L’emprunter, c’est s’exposer à entendre rappeler les sulfureuses pétitions publiées dans Le Monde et Libération, joyeusement signées par toute la compagnie – à commencer par les icônes Jean-Paul Sartre et Simone de Beauvoir et à finir par Bernard Kouchner lui-même… qui affirme, aujourd’hui, avoir failli « casser la gueule » d’Olivier Duhamel, mais finalement gardé le silence pour respecter le souhait de son fils : ils m’ont retenu, sinon je faisais un malheur ! Une telle ligne de défense adoptée par Mgr Barbarin aurait été jugée « abjecte ».

C’est aussi courir le risque, en laissant tirer le fil, de dévider toute la pelote et voir faire l’inventaire de Mai 68 : celui d’une génération de boomers née avec une cuillère en or dans la bouche, ayant tout reçu et tout détruit, jusqu’à parfois ses propres enfants… encore omnipotente aujourd’hui, écrasant de son magistère infaillible toujours plus délétère une jeunesse qu’elle a déjà tant meurtrie.
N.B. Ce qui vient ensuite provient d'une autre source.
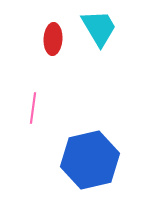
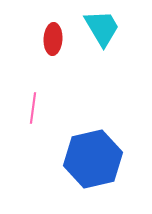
cyan trapezoid: moved 3 px right
blue hexagon: moved 3 px right, 1 px up
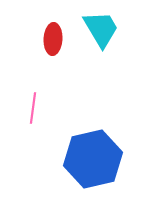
cyan trapezoid: moved 1 px left, 1 px down
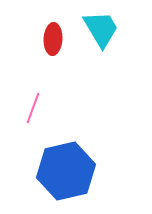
pink line: rotated 12 degrees clockwise
blue hexagon: moved 27 px left, 12 px down
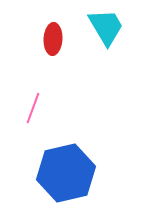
cyan trapezoid: moved 5 px right, 2 px up
blue hexagon: moved 2 px down
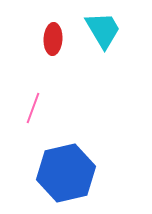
cyan trapezoid: moved 3 px left, 3 px down
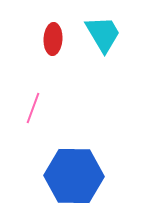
cyan trapezoid: moved 4 px down
blue hexagon: moved 8 px right, 3 px down; rotated 14 degrees clockwise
Non que la pédophilie soit son apanage. De La Petite Roque au procès Preynat, on retrouve cette perversion à toutes les époques et dans tous les milieux. Mais aucun n’en a fait l’apologie goguenarde en la revendiquant comme un droit, aucun n’a dynamité les liens familiaux, les réduisant en miettes et les dispersant, façon puzzle, jusqu’à semer une confusion sordide dans les esprits et les mœurs… qui ne savent plus seulement discerner ce qui relève de l’inceste.

Comment s’étonner que le dernier crobard du dessinateur Xavier Gorce n’ait pas (du tout) plu (il a été retiré du Monde, qui a présenté ses excuses…) ? Un petit pingouin y demande à un grand : « Si j’ai été abusée par le demi-frère adoptif de la compagne de mon père transgenre devenu ma mère, est-ce un inceste ? » « Le premier qui dit la vérité, il doit être exécuté », chantait feu Guy Béart. Médiatiquement, au moins.